Jens Schröder über Social Media und den Ukraine-Krieg.
Graf Zahl emotional: "Wenn sich die Leute darüber aufregen, dass Wodka weggekippt wird, scheint es ihnen so schlecht doch noch nicht zu gehen", sagt Jens Schröder, Zahlen-Zampano und Daten-Dompteur bei Meedia.de, im turi2 Clubraum. Nach einer Woche Ukraine-Krieg ist in sozialen Medien "die erste große Panik gewichen", beobachtet Schröder, inzwischen trenden wieder Nebenaspekte: Etwa dass Bars weltweit russischen Wodka in den Abfluss schütten. Fast vier Jahre lang hat Schröder täglich den beliebten Trending-Newsletter geschrieben, inzwischen nur noch wöchentlich, in dem er das Social-Media-Geschehen aus Zahlensicht angeht. "Am besten funktioniert alles, was emotional ist": leidende Tiere, verschwundene Kinder, hitzige Polit-Debatten und Fußball.
In der Diskussion der Themen der Woche mit Aline von Drateln und Markus Trantow stimmt Schröder Trantows These zu, dass das EU-Verbot der russischen Sender RT und Sputnik falsch ist: "Wenn man Propaganda-Sender verbietet, kann man nicht einschätzen, wie viel besser journalistische Medien sind als solche Propaganda-Medien." RT und Sputnik würden zwar Lügen verbreiten, "aber das muss eine Demokratie wie unsere aushalten", sagt Schröder. In der Diskussion um den Ukraine-Einsatz von "Bild"-Vize Paul Ronzheimer, findet es Schröder "sehr beachtlich", dass Ronzheimer in jedes Krisengebiet reist, um zu berichten. "Reporter, die in solche Kriegsgebiete reisen, müssen verrückt sein, anders geht es nicht", sagt Schröder anerkennend. Besonders beeindruckt ihn derzeit ARD-Moskau-Korrespondent Demian von Osten, der zwar nicht in der Ukraine vor Ort ist, aber "von dem ich mich sehr, sehr gut informiert fühle". Um gut berichten zu können, müsse man nicht "mitten in den Schießereien sein".

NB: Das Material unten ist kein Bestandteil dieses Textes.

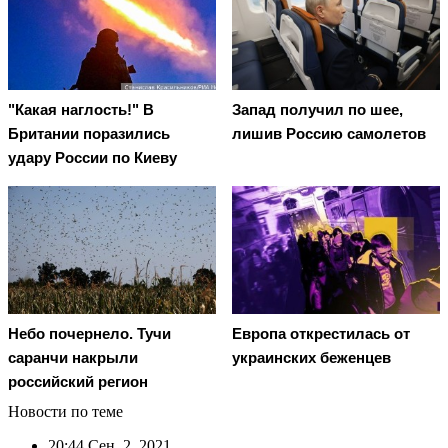
"Какая наглость!" В
Запад получил по шее,
Британии поразились
лишив Россию самолетов
удару России по Киеву
Небо почернело. Тучи
Европа открестилась от
саранчи накрыли
украинских беженцев
российский регион
Новости по теме
20:44
Сен. 2, 2021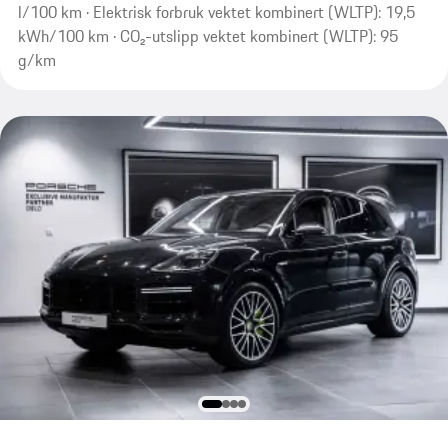
l/100 km · Elektrisk forbruk vektet kombinert (WLTP): 19,5
kWh/100 km · CO₂-utslipp vektet kombinert (WLTP): 95
g/km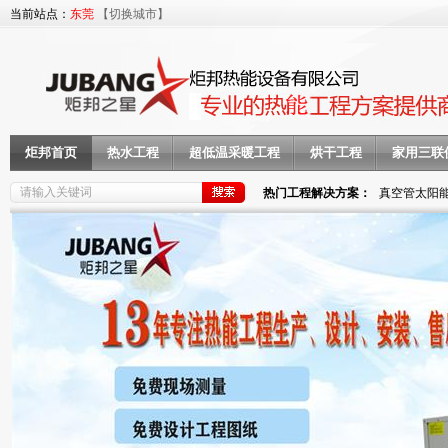
当前站点：
东莞
【切换城市】
炬邦首页
热水工程
超低温采暖工程
烘干工程
家用三联
热门工程解决方案：
真空管太阳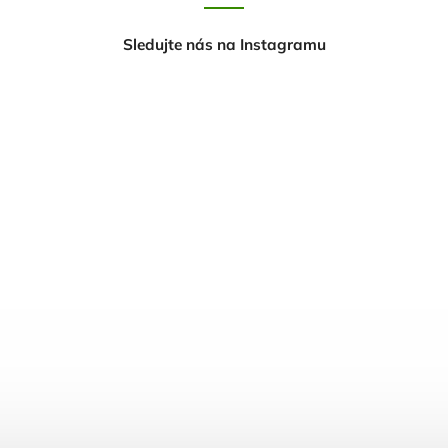
Sledujte nás na Instagramu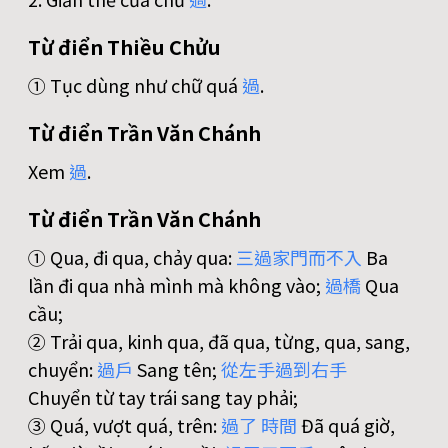
Từ điển Thiều Chửu
① Tục dùng như chữ quá
過
.
Từ điển Trần Văn Chánh
Xem
過
.
Từ điển Trần Văn Chánh
① Qua, đi qua, chảy qua:
三
過
家
門
而
不
入
Ba
lần đi qua nhà mình mà không vào;
過
橋
Qua
cầu;
② Trải qua, kinh qua, đã qua, từng, qua, sang,
chuyển:
過
戶
Sang tên;
從
左
手
過
到
右
手
Chuyển từ tay trái sang tay phải;
③ Quá, vượt quá, trên:
過
了
時
間
Đã quá giờ,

Keine rosige Zukunft sieh Schröder für das Geschäftsmodell des Privatfernsehens: Die aktuelle Kriegssituation zeige, dass lineare TV-Sender vor allem mit aktuellen Nachrichten und Sondersendungen punkten können, dazu Shows und eigene Events. Aber: "Alles, womit das Privatfernsehen großgeworden ist, Serien und Filme, das guckt kein Mensch mehr im linearen Fernsehen." Auch für Ältere würden Streamingdienste und Mediatheken zunehmend die erste Anlaufstelle für alles, was nicht live ist.
Seine Liebe zu Zahlen hat Schröder schon als Kind entdeckt, als er sich eigne Bundesliga-Tabellen errechnet hat. Damals wollte er noch Sportreporter werden. Anfangs war er in der Schule auch in Mathe gut: "Als es dann nicht mehr ums Rechnen ging, sondern um Kurvendiskussionen, da ließ es nach." Die Zahlen-Verliebtheit der Medienbranche erklärt Schröder damit, dass der Erfolg von Zahlen abhängt. "Deswegen sind Zahlen etwas Fundamentales für die gesamte Medienbranche." Ein baldiges Ende sozialer Netzwerke sieht Schröder nicht, erwartet jedoch, dass sich Diskussionen mehr ins Private verlagern, etwa in WhatsApp- oder Telegram-Chats, und die Timeline wieder "menschlicher" und weniger durch Algorithmen bestimmt wird.